[Records for the exercise Boundary: Start]

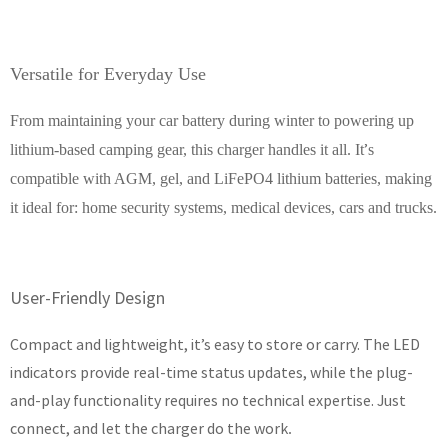
Versatile for Everyday Use
From maintaining your car battery during winter to powering up
’
lithium-based camping gear, this charger handles it all. It
s
compatible with AGM, gel, and LiFePO4 lithium batteries, making
it ideal for: home security systems, medical devices, cars and trucks.
User-Friendly Design
Compact and lightweight, it’s easy to store or carry. The LED
indicators provide real-time status updates, while the plug-
and-play functionality requires no technical expertise. Just
connect, and let the charger do the work
.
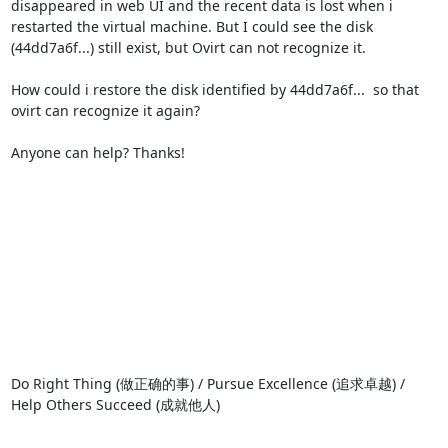
disappeared in web UI and the recent data is lost when i 
restarted the virtual machine. But I could see the disk 
(44dd7a6f...) still exist, but Ovirt can not recognize it.

How could i restore the disk identified by 44dd7a6f...  so that 
ovirt can recognize it again?

Anyone can help? Thanks!

Do Right Thing (做正确的事) / Pursue Excellence (追求卓越) / 
Help Others Succeed (成就他人)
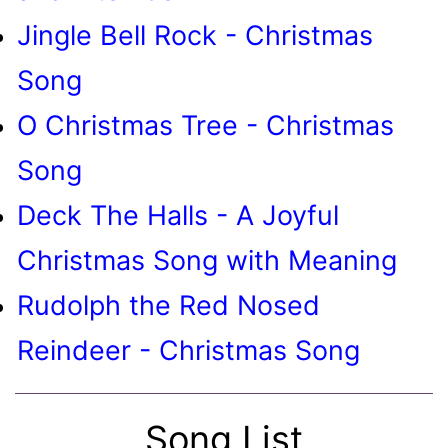
Jingle Bell Rock - Christmas
Song
O Christmas Tree - Christmas
Song
Deck The Halls - A Joyful
Christmas Song with Meaning
Rudolph the Red Nosed
Reindeer - Christmas Song
Song List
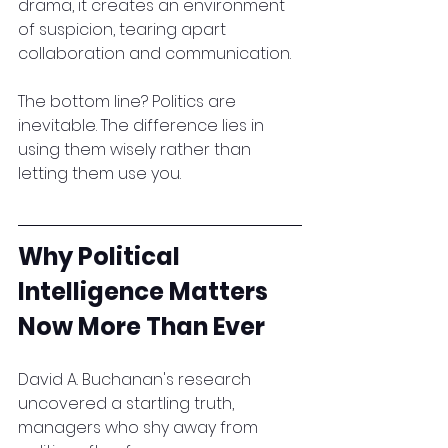
drama, it creates an environment 
of suspicion, tearing apart 
collaboration and communication.
The bottom line? Politics are 
inevitable. The difference lies in 
using them wisely rather than 
letting them use you.
Why Political 
Intelligence Matters 
Now More Than Ever
David A. Buchanan's research 
uncovered a startling truth, 
managers who shy away from 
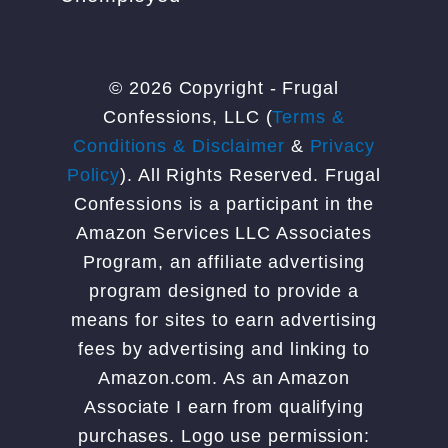
© 2026 Copyright - Frugal
Confessions, LLC (
Terms &
Conditions & Disclaimer
&
Privacy
Policy
). All Rights Reserved. Frugal
Confessions is a participant in the
Amazon Services LLC Associates
Program, an affiliate advertising
program designed to provide a
means for sites to earn advertising
fees by advertising and linking to
Amazon.com. As an Amazon
Associate I earn from qualifying
purchases. Logo use permission:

[Records for the exercise Boundary: End]

- **The problem**: A word-for-word copy of the data above is needed, one that omits the pictures.

- **Task answer**:
Versatile for Everyday Use
From maintaining your car battery during winter to powering up
’
lithium-based camping gear, this charger handles it all. It
s
compatible with AGM, gel, and LiFePO4 lithium batteries, making
it ideal for: home security systems, medical devices, cars and trucks.
User-Friendly Design
Compact and lightweight, it’s easy to store or carry. The LED
indicators provide real-time status updates, while the plug-
and-play functionality requires no technical expertise. Just
connect, and let the charger do the work
.
disappeared in web UI and the recent data is lost when i 
restarted the virtual machine. But I could see the disk 
(44dd7a6f...) still exist, but Ovirt can not recognize it.

How could i restore the disk identified by 44dd7a6f...  so that 
ovirt can recognize it again?

Anyone can help? Thanks!

Do Right Thing (做正确的事) / Pursue Excellence (追求卓越) / 
Help Others Succeed (成就他人)
Jingle Bell Rock - Christmas
Song
O Christmas Tree - Christmas
Song
Deck The Halls - A Joyful
Christmas Song with Meaning
Rudolph the Red Nosed
Reindeer - Christmas Song
Song List
drama, it creates an environment 
of suspicion, tearing apart 
collaboration and communication.
The bottom line? Politics are 
inevitable. The difference lies in 
using them wisely rather than 
letting them use you.
Why Political 
Intelligence Matters 
Now More Than Ever
David A. Buchanan's research 
uncovered a startling truth, 
managers who shy away from 
© 2026 Copyright - Frugal
Confessions, LLC (
Terms &
Conditions & Disclaimer
&
Privacy
Policy
). All Rights Reserved. Frugal
Confessions is a participant in the
Amazon Services LLC Associates
Program, an affiliate advertising
program designed to provide a
means for sites to earn advertising
fees by advertising and linking to
Amazon.com. As an Amazon
Associate I earn from qualifying
purchases. Logo use permission:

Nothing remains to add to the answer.